Solve the equation\[{{\sin }^{3}}x\cos 3x+{{\cos }^{3}}x\sin 3x+\dfrac{3}{8}=0\].

Answer 1

Hint: Get the values of\[{{\sin }^{3}}x\] and \[{{\cos }^{3}}x\]from the trigonometric identities of \[\sin 3x\]and\[\cos 3x\]. Identities are given as \[\sin 3x=3\sin x-4{{\sin }^{3}}x,\text{ }\cos 3x=4{{\cos }^{3}}x-3\cos x\]
Simplify it further and again use trigonometric identity of \[\sin \left( A+B \right)=\sin A\cos B+\cos A\sin B.\]General solution of equation \[\sin x=\sin y,\]is given as\[x=n\pi \pm \left( -1 \right)\], where\[n\in z\].

Complete step-by-step answer:
Given expression in the problem is
\[{{\sin }^{3}}x\cos 3x+{{\cos }^{3}}x\sin 3x+\dfrac{3}{8}=0...........(1)\]

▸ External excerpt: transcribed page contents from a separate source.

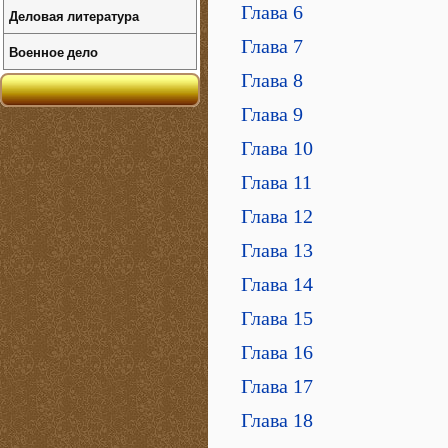
Глава 6
Деловая литература
Глава 7
Военное дело
Глава 8
Глава 9
Глава 10
Глава 11
Глава 12
Глава 13
Глава 14
Глава 15
Глава 16
Глава 17
Глава 18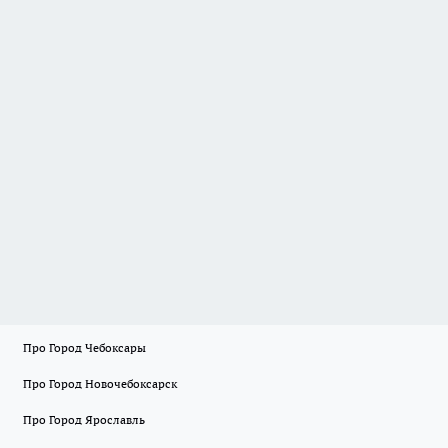
Про Город Чебоксары
Про Город Новочебоксарск
Про Город Ярославль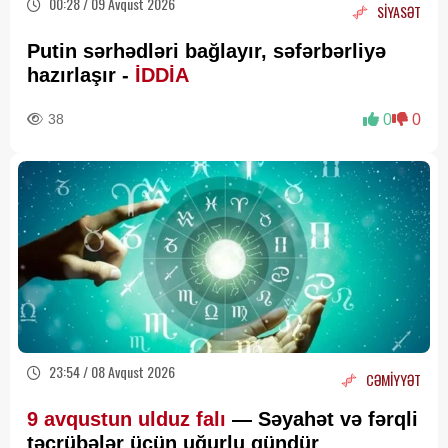
00:28 / 09 Avqust 2026
SİYASƏT
Putin sərhədləri bağlayır, səfərbərliyə
hazırlaşır -
İDDİA
38
0
0
23:54 / 08 Avqust 2026
CƏMİYYƏT
9 avqustun ulduz falı
— Səyahət və fərqli
təcrübələr üçün uğurlu gündür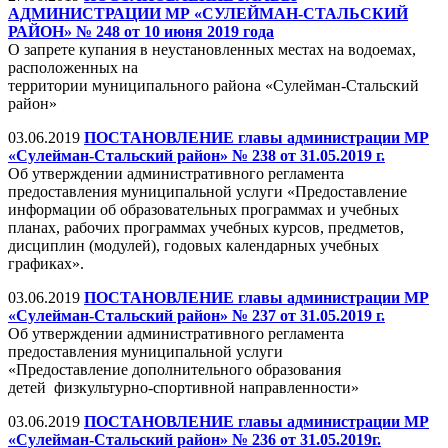
АДМИНИСТРАЦИИ МР «СУЛЕЙМАН-СТАЛЬСКИЙ
РАЙОН» № 248 от 10 июня 2019 года
О запрете купания в неустановленных местах на водоемах,
расположенных на
территории муниципального района «Сулейман-Стальский
район»
03.06.2019
ПОСТАНОВЛЕНИЕ главы администрации МР
«Сулейман-Стальский район» № 238 от 31.05.2019 г.
Об утверждении административного регламента
предоставления муниципальной услуги «Предоставление
информации об образовательных программах и учебных
планах, рабочих программах учебных курсов, предметов,
дисциплин (модулей), годовых календарных учебных
графиках».
03.06.2019
ПОСТАНОВЛЕНИЕ главы администрации МР
«Сулейман-Стальский район» № 237 от 31.05.2019 г.
Об утверждении административного регламента
предоставления муниципальной услуги
«Предоставление дополнительного образования
детей физкультурно-спортивной направленности»
03.06.2019
ПОСТАНОВЛЕНИЕ главы администрации МР
«Сулейман-Стальский район» № 236 от 31.05.2019г.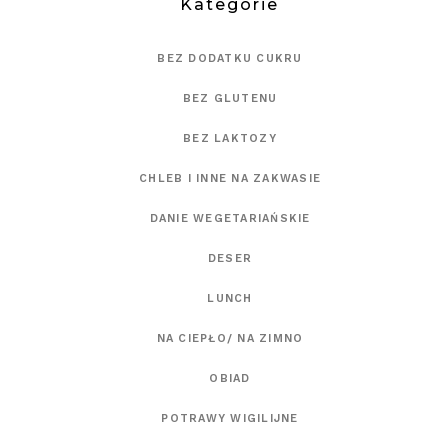
Kategorie
BEZ DODATKU CUKRU
BEZ GLUTENU
BEZ LAKTOZY
CHLEB I INNE NA ZAKWASIE
DANIE WEGETARIAŃSKIE
DESER
LUNCH
NA CIEPŁO/ NA ZIMNO
OBIAD
POTRAWY WIGILIJNE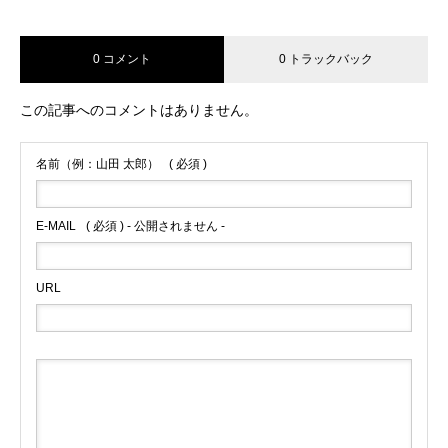
0 コメント
0 トラックバック
この記事へのコメントはありません。
名前（例：山田 太郎）
( 必須 )
E-MAIL
( 必須 ) - 公開されません -
URL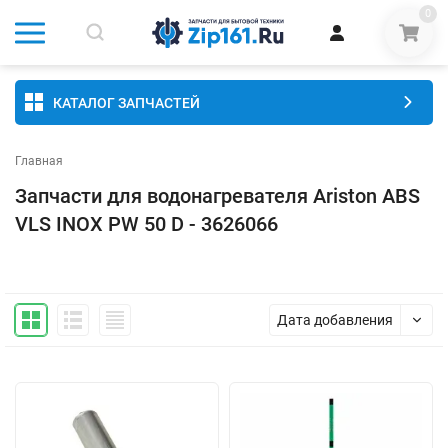
0
КАТАЛОГ ЗАПЧАСТЕЙ
Главная
Запчасти для водонагревателя Ariston ABS
VLS INOX PW 50 D - 3626066
Дата добавления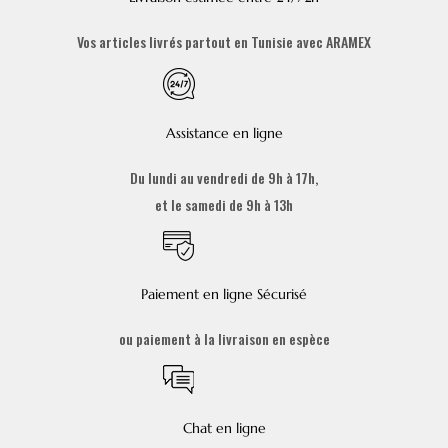
Vos articles livrés partout en Tunisie avec ARAMEX
Assistance en ligne
Du lundi au vendredi de 9h à 17h,
et le samedi de 9h à 13h
Paiement en ligne Sécurisé
ou paiement à la livraison en espèce
Chat en ligne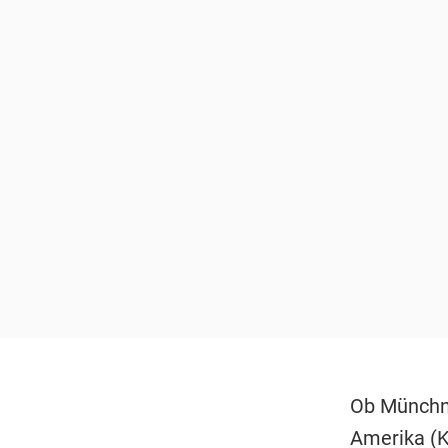
Ob Münchne
Amerika (Ky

We know the algebraic identities of\[\sin 3x\] and\[\cos 3x\]are given as
\[\sin 3x=3\sin x-4{{\sin }^{3}}x\]
\[\cos 3x=4{{\cos }^{3}}x-3\cos x\]
Hence, we can get the value of\[{{\sin }^{3}}x\] and \[{{\cos }^{3}}x\]from both the expression as
\[{{\sin }^{3}}x=\dfrac{3\sin x-\sin 3x}{4}\]\[\to (2)\]

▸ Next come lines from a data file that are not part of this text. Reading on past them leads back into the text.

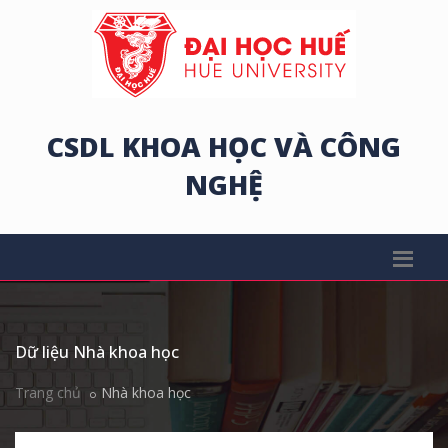
CSDL KHOA HỌC VÀ CÔNG
NGHỆ
Dữ liệu Nhà khoa học
Trang chủ
Nhà khoa học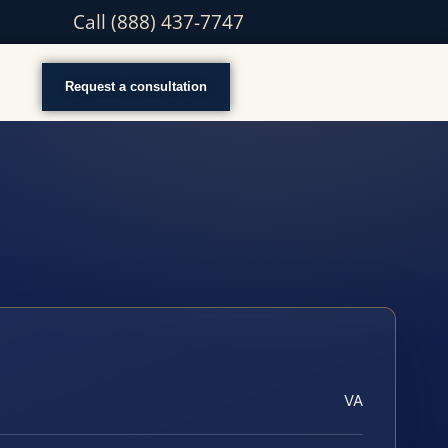
Call (888) 437-7747
Request a consultation
VA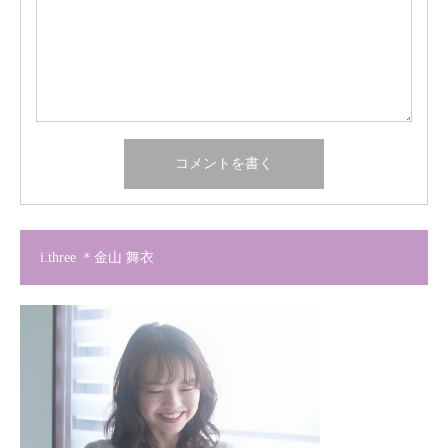
i.three ＊金山 舞衣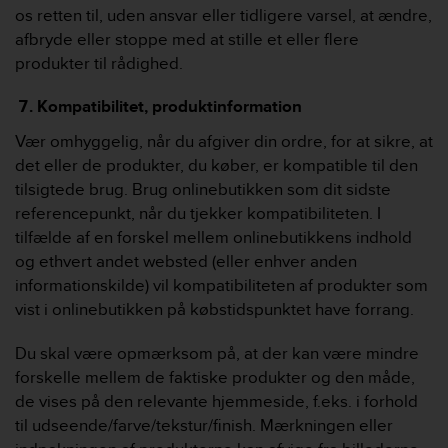
os retten til, uden ansvar eller tidligere varsel, at ændre,
afbryde eller stoppe med at stille et eller flere
produkter til rådighed.
Kompatibilitet, produktinformation
Vær omhyggelig, når du afgiver din ordre, for at sikre, at
det eller de produkter, du køber, er kompatible til den
tilsigtede brug. Brug onlinebutikken som dit sidste
referencepunkt, når du tjekker kompatibiliteten. I
tilfælde af en forskel mellem onlinebutikkens indhold
og ethvert andet websted (eller enhver anden
informationskilde) vil kompatibiliteten af ​​produkter som
vist i onlinebutikken på købstidspunktet have forrang.
Du skal være opmærksom på, at der kan være mindre
forskelle mellem de faktiske produkter og den måde,
de vises på den relevante hjemmeside, f.eks. i forhold
til udseende/farve/tekstur/finish. Mærkningen eller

\[{{\cos }^{3}}x=\dfrac{3\cos x+\cos 3x}{4}\]\[\to (3)\]
Now, put the value of\[{{\sin }^{3}}x\] and \[{{\cos }^{3}}x\]from the equation (2) and (3) to the equation (1). So, we get
\[\begin{align}
  & \left( \dfrac{3\sin x-\sin 3x}{4} \right)\cos 3x+\left( \dfrac{3\cos x+\cos 3x}{4} \right)\sin 3x+\dfrac{3}{8}=0 \\
 & \dfrac{1}{4}\left[ 3\sin x\cos 3x-\sin 3x\cos 3x+3\cos x\sin 3x+\cos 3x\sin 3x \right]+\dfrac{3}{8}=0 \\
\end{align}\]
\[\begin{align}
  & \dfrac{3}{4}\left[ \sin x\cos 3x+\cos x\sin 3x \right]=-\dfrac{3}{8} \\
 & \Rightarrow \left[ \sin x\cos 3x+\cos x\sin 3x \right]=-\dfrac{1}{2}\to (4) \\
\end{align}\]
Now, we know that the trigonometric identity of\[\sin \left( A+B \right)\]is given as
\[\sin \left( A+B \right)=\sin A\cos B+\cos A\sin B\to (5)\]

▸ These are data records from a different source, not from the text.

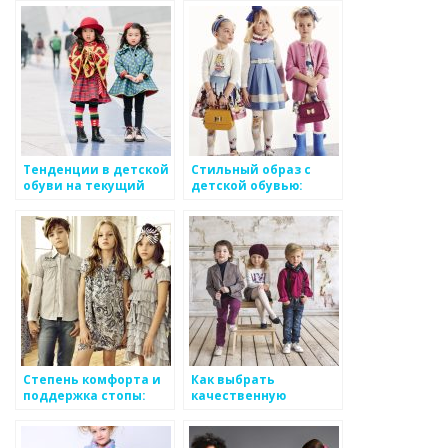
дизайны
обуви
Тенденции в детской
Стильный образ с
обуви на текущий
детской обувью:
сезон
аксессуары и
сочетания цветов
Степень комфорта и
Как выбрать
поддержка стопы:
качественную
критерии при выборе
детскую одежду:
детской обуви
советы родителям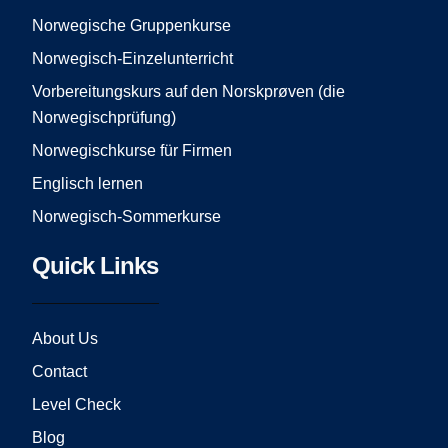
o
r
e
Norwegische Gruppenkurse
k
a
Norwegisch-Einzelunterricht
m
Vorbereitungskurs auf den Norskprøven (die
Norwegischprüfung)
Norwegischkurse für Firmen
Englisch lernen
Norwegisch-Sommerkurse
Quick Links
About Us
Contact
Level Check
Blog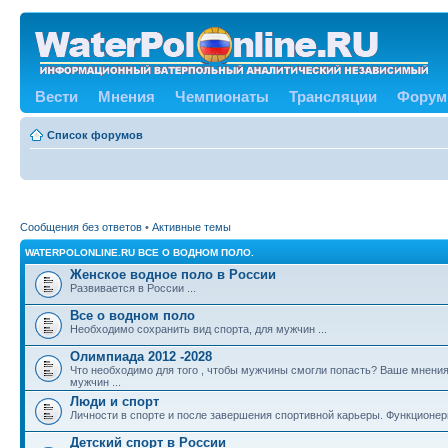
Вести
Мнения
Чемпионаты
Трансляции
Форум
Список форумов
Сообщения без ответов
•
Активные темы
WATERPOLONLINE.RU ВСЕ О ВОДНОМ ПОЛО.
Женское водное поло в России
Развивается в России ...
Все о водном поло
Необходимо сохранить вид спорта, для мужчин ...
Олимпиада 2012 -2028
Что необходимо для того , чтобы мужчины смогли попасть? Ваше мнения
мужчин ...
Люди и спорт
Личности в спорте и после завершения спортивной карьеры. Функционе
Детский спорт в России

Hence, we can simplify equation (4) further, with the help of equation (5) as
\[\begin{align}
  & \sin \left( x+3x \right)=-\dfrac{1}{2} \\
 & \sin 4x=-\dfrac{1}{2}\to (6) \\
\end{align}\]
We know\[\sin \theta \] gives the value \[\dfrac{1}{2}\] at \[\dfrac{\pi }{6}\] and we know the relation \[\sin \left( -\theta \right)=-\sin \theta \] as well. So, put \[\theta =\dfrac{\pi }{6}\] to the expression \[\sin \left( -\theta \right)=-\sin \theta \], we get
\[\sin \left( -\dfrac{\pi }{6} \right)=-\sin \left( \dfrac{\pi }{6} \right)=-\dfrac{1}{2}\]
Hence, the principal value of \[4x\]from the equation (6) will be \[-\dfrac{\pi }{6}\]. Now, we can write the equation (6) as
\[\sin 4x=\sin \left( -\dfrac{\pi }{6} \right)\]
Now, we know the general solution of \[\sin x=\sin y\] is given as \[x=n\pi +{{\left( -1 \right)}^{n}}y;n\in z\].
So, we get general solution as
\[\begin{align}
  & 4x=n\pi +{{\left( -1 \right)}^{n}}\left( -\dfrac{\pi }{6} \right) \\
 & 4x=n\pi -{{\left( -1 \right)}^{n}}\dfrac{\pi }{6}\text{;}n\in z. \\
\end{align}\]
Now, divide the whole equation by ‘4’,
\[x=\dfrac{n\pi }{4}-{{\left( -1 \right)}^{n}}\dfrac{\pi }{24}\]

Note: Another approach for this question would be that we could put values of \[\sin 3x\] and\[\cos 3x\] by their identities. Hence, may get a 6-degree equation related to the given equation. Do not confuse with the formula of \[\sin 3x=3\sin x-4{{\sin }^{3}}x\]
\[\cos 3x=4{{\cos }^{3}}x-3\cos x\]
Do not confuse with the other general equation of\[\sin x=\sin y\]. We need to use principle value for the c. One may connect the whole relation to \[\cos \theta \]as well.